Work instructions: Pick out all lines with the word "search" from the records that follow.
..........
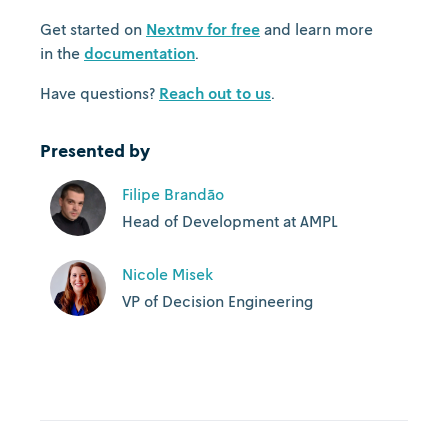
Get started on
Nextmv for free
and learn more
in the
documentation
.
Have questions?
Reach out to us
.
Presented by
Filipe Brandão
Head of Development at AMPL
Nicole Misek
VP of Decision Engineering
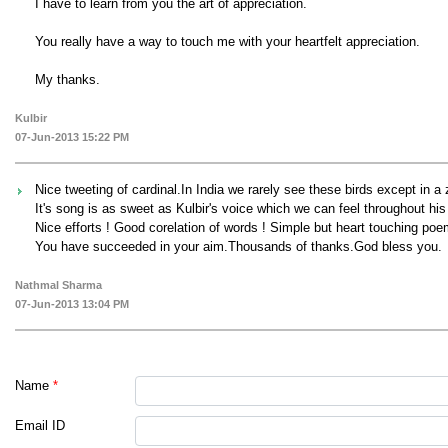
I have to learn from you the art of appreciation.
You really have a way to touch me with your heartfelt appreciation.
My thanks.
Kulbir
07-Jun-2013 15:22 PM
Nice tweeting of cardinal.In India we rarely see these birds except in a 
It's song is as sweet as Kulbir's voice which we can feel throughout hi
Nice efforts ! Good corelation of words ! Simple but heart touching poe
You have succeeded in your aim.Thousands of thanks.God bless you.
Nathmal Sharma
07-Jun-2013 13:04 PM
Name
*
Email ID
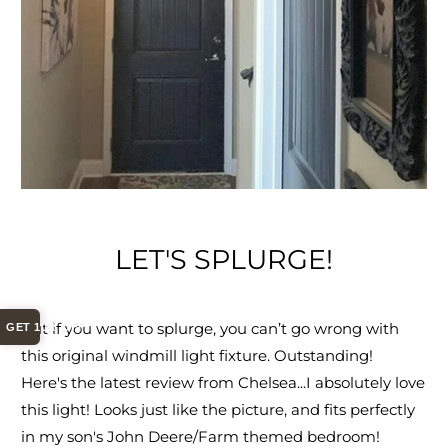
LET'S SPLURGE!
But if you want to splurge, you can’t go wrong with
GET 10% OFF
this original windmill light fixture. Outstanding!
Here's the latest review from Chelsea...
I absolutely love
this light! Looks just like the picture, and fits perfectly
in my son's John Deere/Farm themed bedroom!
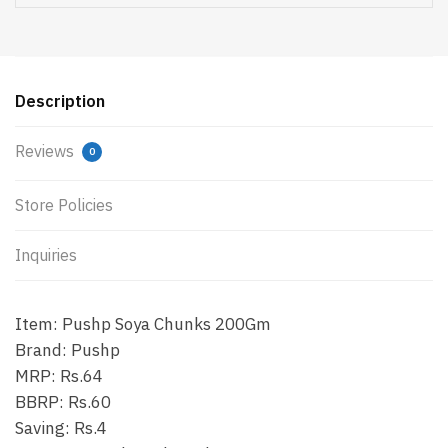
Description
Reviews
0
Store Policies
Inquiries
Item: Pushp Soya Chunks 200Gm
Brand: Pushp
MRP: Rs.64
BBRP: Rs.60
Saving: Rs.4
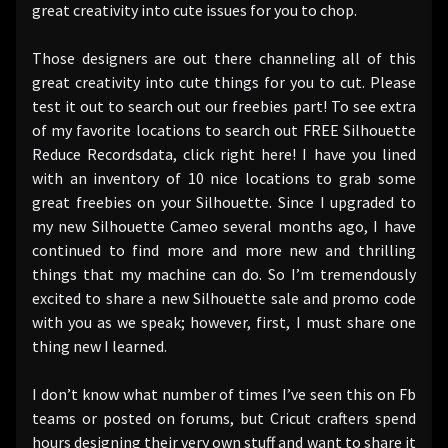
great creativity into cute issues for you to chop.
Those designers are out there channeling all of this
great creativity into cute things for you to cut. Please
test it out to search out our freebies part! To see extra
of my favorite locations to search out FREE Silhouette
Reduce Recordsdata, click right here! I have you lined
with an inventory of 10 nice locations to grab some
great freebies on your Silhouette. Since I upgraded to
my new Silhouette Cameo several months ago, I have
continued to find more and more new and thrilling
things that my machine can do. So I’m tremendously
excited to share a new Silhouette sale and promo code
with you as we speak; however, first, I must share one
thing new I learned.
I don’t know what number of times I’ve seen this on Fb
teams or posted on forums, but Cricut crafters spend
hours designing their very own stuff and want to share it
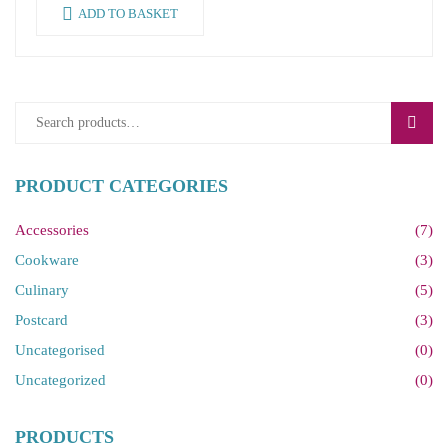
ADD TO BASKET
SEAR
PRODUCT CATEGORIES
Accessories
(7)
Cookware
(3)
Culinary
(5)
Postcard
(3)
Uncategorised
(0)
Uncategorized
(0)
PRODUCTS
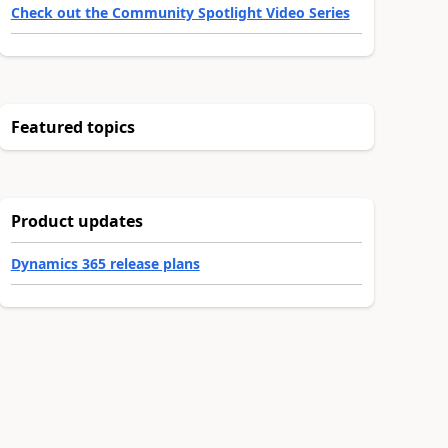
Check out the Community Spotlight Video Series
Featured topics
Product updates
Dynamics 365 release plans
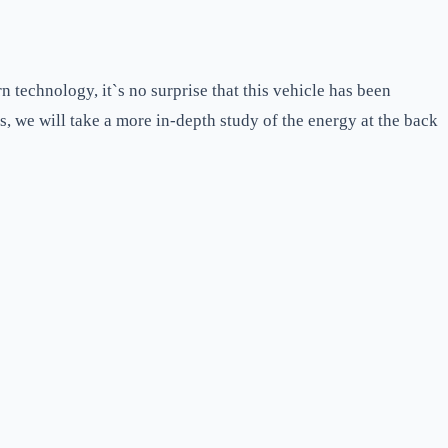
 technology, it`s no surprise that this vehicle has been
his, we will take a more in-depth study of the energy at the back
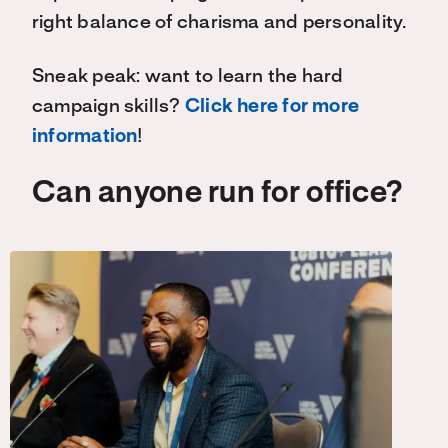
right balance of charisma and personality.
Sneak peak: want to learn the hard
campaign skills?
Click here for more
information
!
Can anyone run for office?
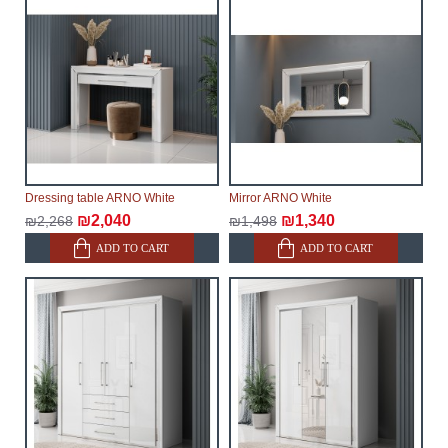
Dressing table ARNO White
Mirror ARNO White
₪2,040
₪1,340
₪2,268
₪1,498
ADD TO CART
ADD TO CART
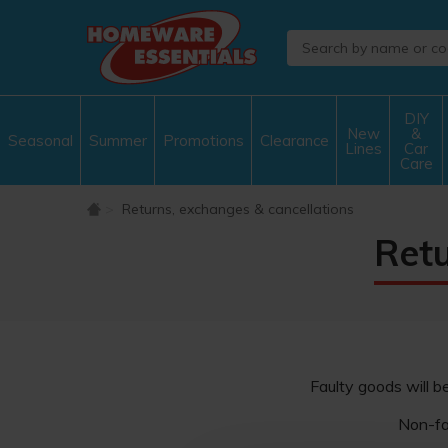
DIY
New
&
Seasonal
Summer
Promotions
Clearance
Lines
Car
Care
Returns, exchanges & cancellations
Retu
Faulty goods will b
Non-fa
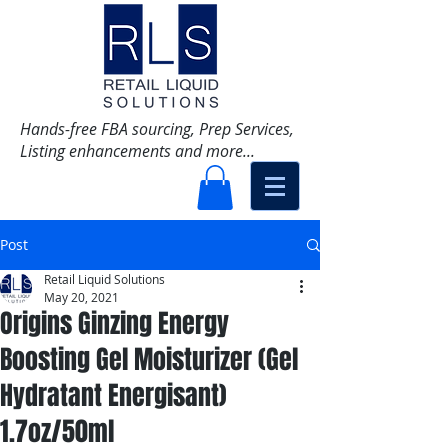
Hands-free FBA sourcing, Prep Services,
Listing enhancements and more...
Post
Retail Liquid Solutions
May 20, 2021
Origins Ginzing Energy
Boosting Gel Moisturizer (Gel
Hydratant Energisant)
1.7oz/50ml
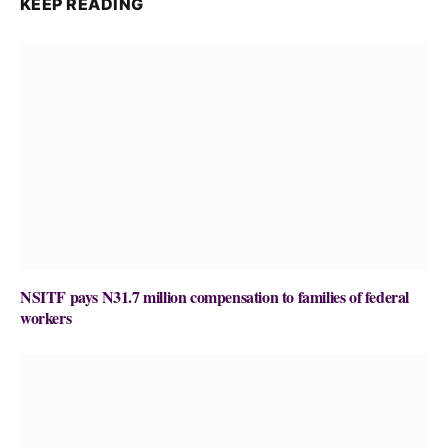
KEEP READING
NSITF pays N31.7 million compensation to families of federal
workers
..........
Exercise answer:
test it out to search out our freebies part! To see extra
of my favorite locations to search out FREE Silhouette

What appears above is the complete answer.